Task instructions: For each line below that holds "以元音为主体构成的发音单位", return the line as it stands.

(Source data Opens)

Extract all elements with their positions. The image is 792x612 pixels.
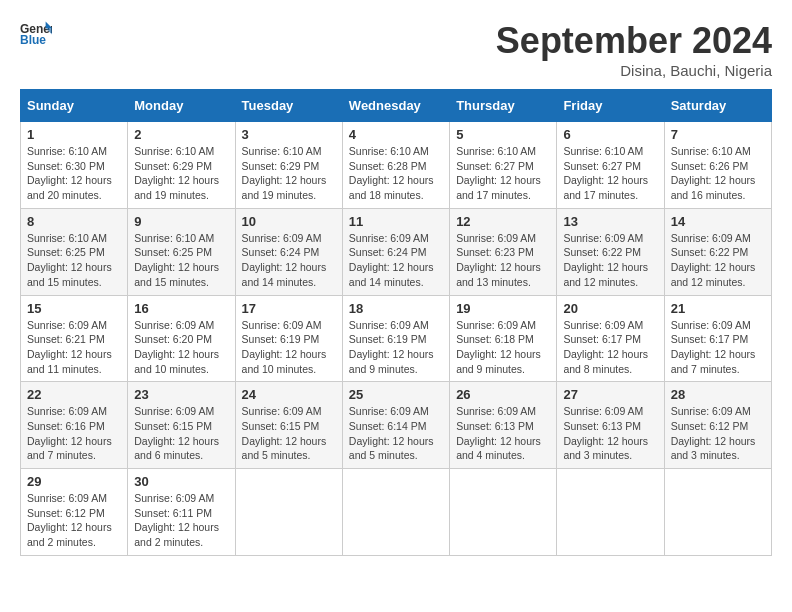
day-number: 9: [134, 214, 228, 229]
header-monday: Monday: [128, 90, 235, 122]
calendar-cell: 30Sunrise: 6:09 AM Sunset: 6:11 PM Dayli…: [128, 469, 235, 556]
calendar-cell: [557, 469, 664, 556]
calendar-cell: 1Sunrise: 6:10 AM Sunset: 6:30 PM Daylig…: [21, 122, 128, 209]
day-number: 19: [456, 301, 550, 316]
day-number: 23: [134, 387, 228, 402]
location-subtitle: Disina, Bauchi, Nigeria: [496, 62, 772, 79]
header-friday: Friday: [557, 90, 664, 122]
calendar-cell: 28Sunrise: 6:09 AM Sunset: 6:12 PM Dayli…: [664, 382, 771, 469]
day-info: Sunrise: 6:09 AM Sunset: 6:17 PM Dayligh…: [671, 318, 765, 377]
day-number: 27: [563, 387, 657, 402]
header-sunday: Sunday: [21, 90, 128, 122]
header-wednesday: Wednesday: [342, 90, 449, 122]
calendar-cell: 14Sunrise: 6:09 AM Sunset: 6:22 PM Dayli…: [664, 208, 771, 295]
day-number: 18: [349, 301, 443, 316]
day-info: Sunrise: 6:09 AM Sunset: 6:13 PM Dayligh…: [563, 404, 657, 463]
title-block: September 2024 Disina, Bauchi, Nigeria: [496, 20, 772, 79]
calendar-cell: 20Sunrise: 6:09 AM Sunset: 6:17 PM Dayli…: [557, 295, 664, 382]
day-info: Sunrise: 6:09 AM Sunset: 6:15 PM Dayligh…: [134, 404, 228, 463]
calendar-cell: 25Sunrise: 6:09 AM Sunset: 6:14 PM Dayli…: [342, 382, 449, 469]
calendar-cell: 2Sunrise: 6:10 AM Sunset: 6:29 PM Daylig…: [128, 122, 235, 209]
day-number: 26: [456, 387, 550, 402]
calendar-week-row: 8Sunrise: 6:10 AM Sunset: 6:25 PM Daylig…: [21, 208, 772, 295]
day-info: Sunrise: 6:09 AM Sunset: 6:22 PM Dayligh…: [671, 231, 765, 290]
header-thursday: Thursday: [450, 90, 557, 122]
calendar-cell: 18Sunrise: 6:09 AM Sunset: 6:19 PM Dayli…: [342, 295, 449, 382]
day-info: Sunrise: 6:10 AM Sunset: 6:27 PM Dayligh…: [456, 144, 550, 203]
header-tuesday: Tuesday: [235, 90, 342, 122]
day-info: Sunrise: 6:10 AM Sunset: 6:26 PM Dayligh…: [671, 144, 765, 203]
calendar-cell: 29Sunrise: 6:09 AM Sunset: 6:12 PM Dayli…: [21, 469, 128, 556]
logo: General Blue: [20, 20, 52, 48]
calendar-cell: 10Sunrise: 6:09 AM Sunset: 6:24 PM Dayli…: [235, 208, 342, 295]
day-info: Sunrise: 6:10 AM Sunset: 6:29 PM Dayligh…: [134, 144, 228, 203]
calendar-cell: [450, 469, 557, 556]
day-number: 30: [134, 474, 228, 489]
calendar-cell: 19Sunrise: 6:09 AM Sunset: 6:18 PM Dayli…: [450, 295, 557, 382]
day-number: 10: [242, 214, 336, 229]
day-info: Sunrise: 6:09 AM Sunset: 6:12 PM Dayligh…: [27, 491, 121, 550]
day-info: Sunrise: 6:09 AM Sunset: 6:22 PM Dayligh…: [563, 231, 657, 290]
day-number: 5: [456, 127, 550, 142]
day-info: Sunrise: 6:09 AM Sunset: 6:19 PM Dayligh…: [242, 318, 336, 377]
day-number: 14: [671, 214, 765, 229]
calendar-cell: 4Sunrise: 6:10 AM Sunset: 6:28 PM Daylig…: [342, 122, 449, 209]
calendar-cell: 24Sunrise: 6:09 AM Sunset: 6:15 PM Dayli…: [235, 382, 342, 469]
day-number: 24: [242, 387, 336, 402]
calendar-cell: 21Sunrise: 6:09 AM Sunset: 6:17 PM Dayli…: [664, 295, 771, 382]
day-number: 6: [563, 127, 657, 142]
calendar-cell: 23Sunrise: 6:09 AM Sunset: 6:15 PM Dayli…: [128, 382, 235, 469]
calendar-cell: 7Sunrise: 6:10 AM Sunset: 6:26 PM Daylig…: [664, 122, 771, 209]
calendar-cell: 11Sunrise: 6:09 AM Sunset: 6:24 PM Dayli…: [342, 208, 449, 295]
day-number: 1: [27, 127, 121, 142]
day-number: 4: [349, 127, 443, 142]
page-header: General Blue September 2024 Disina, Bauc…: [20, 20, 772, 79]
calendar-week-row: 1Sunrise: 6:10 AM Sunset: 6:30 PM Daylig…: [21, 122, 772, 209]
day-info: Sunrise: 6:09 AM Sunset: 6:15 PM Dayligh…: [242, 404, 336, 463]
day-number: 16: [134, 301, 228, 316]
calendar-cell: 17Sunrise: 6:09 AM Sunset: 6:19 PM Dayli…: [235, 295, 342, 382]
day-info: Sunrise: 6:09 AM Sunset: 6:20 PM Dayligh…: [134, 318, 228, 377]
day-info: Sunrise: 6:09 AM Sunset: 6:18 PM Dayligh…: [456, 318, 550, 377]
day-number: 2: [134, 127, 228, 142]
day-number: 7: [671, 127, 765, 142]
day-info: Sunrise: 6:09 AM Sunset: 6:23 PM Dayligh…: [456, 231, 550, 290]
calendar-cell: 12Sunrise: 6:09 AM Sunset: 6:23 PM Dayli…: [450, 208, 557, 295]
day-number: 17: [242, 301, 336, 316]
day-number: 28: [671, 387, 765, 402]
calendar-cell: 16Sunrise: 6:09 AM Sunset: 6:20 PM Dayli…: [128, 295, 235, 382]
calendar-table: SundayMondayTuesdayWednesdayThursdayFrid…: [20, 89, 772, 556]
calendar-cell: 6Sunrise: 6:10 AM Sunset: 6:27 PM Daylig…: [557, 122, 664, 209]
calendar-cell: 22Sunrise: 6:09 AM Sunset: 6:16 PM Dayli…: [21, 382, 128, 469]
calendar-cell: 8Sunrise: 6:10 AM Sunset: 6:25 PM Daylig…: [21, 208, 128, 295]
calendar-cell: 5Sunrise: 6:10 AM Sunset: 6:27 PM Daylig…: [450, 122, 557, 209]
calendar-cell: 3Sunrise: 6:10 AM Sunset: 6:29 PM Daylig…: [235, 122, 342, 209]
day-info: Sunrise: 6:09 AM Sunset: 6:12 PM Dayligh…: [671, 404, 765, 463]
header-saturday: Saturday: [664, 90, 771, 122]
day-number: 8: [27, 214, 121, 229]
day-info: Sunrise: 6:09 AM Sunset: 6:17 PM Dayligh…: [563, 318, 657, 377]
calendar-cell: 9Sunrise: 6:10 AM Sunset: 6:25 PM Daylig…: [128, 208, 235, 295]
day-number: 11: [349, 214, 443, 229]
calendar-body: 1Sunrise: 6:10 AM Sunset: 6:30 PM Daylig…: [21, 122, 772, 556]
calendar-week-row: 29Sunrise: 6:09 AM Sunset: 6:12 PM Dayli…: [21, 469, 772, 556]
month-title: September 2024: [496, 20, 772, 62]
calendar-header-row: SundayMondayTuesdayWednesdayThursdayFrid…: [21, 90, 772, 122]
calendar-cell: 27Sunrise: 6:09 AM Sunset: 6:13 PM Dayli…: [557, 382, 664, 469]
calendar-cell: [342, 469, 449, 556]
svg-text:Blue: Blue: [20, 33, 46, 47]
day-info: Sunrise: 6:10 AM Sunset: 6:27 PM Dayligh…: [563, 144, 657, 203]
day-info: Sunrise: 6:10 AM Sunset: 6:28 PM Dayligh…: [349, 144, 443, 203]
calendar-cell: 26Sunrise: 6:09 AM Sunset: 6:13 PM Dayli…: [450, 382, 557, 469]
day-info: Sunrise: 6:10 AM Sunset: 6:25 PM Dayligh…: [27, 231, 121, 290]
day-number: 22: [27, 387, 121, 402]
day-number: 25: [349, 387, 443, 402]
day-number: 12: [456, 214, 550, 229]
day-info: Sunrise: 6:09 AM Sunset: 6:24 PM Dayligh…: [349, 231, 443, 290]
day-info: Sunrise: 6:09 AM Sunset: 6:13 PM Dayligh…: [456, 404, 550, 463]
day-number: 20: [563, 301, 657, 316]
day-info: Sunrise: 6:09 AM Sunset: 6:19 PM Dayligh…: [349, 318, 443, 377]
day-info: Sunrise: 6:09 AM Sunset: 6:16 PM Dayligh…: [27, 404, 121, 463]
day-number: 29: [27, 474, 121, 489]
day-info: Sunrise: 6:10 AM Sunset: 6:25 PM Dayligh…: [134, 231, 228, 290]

(Source data Closes)
(Source data Opens)

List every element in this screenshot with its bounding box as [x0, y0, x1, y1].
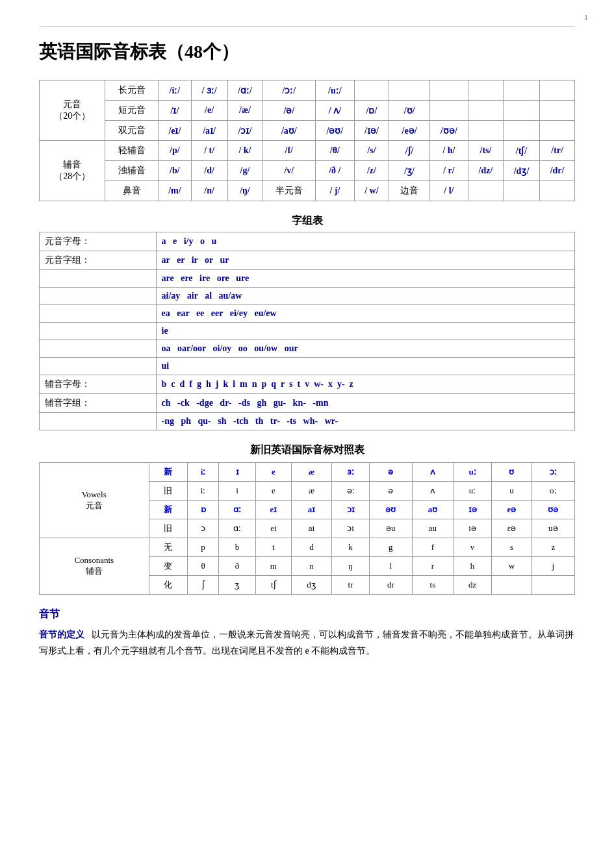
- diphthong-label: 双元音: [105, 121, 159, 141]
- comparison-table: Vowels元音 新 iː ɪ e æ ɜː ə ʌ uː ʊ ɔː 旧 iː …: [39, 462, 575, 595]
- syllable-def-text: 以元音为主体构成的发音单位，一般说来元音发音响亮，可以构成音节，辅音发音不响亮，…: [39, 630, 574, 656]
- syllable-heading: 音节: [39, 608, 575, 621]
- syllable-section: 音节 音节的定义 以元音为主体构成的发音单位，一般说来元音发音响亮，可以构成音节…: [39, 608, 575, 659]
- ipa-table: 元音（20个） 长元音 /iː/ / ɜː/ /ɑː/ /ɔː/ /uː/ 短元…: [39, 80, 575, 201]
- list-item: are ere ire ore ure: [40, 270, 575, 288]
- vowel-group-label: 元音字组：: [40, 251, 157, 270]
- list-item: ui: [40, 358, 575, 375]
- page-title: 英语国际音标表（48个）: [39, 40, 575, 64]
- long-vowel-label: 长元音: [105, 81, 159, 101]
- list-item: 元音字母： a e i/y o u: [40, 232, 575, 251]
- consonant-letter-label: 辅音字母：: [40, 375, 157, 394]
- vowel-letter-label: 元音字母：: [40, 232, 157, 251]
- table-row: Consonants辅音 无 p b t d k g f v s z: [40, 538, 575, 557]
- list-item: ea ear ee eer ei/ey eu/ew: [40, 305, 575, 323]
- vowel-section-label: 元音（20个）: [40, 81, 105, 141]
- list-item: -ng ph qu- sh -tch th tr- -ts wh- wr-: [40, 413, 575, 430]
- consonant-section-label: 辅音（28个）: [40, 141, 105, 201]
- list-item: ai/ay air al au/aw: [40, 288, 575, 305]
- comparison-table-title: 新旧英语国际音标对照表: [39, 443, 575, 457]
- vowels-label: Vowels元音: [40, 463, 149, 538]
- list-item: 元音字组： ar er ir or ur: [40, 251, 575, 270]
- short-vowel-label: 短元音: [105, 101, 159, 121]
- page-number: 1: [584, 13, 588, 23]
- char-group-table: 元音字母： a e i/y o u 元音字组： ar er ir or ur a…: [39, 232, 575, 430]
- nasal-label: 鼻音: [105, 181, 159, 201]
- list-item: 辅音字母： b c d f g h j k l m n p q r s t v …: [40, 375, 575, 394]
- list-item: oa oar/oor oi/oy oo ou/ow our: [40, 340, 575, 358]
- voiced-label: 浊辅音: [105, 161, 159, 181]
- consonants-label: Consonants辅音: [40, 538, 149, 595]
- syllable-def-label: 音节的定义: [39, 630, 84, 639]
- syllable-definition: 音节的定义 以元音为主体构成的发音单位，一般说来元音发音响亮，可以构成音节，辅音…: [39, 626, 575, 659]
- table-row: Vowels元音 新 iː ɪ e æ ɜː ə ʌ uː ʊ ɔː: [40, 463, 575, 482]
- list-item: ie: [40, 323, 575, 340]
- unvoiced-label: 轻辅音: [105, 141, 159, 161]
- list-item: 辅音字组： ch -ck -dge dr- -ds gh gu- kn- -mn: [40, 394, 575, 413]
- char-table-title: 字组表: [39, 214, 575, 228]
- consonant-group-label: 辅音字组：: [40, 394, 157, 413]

(Source data Closes)

Written solution:
- syllable-def-text: 以元音为主体构成的发音单位，一般说来元音发音响亮，可以构成音节，辅音发音不响亮，…: [39, 630, 574, 656]
- syllable-section: 音节 音节的定义 以元音为主体构成的发音单位，一般说来元音发音响亮，可以构成音节…: [39, 608, 575, 659]
- syllable-definition: 音节的定义 以元音为主体构成的发音单位，一般说来元音发音响亮，可以构成音节，辅音…: [39, 626, 575, 659]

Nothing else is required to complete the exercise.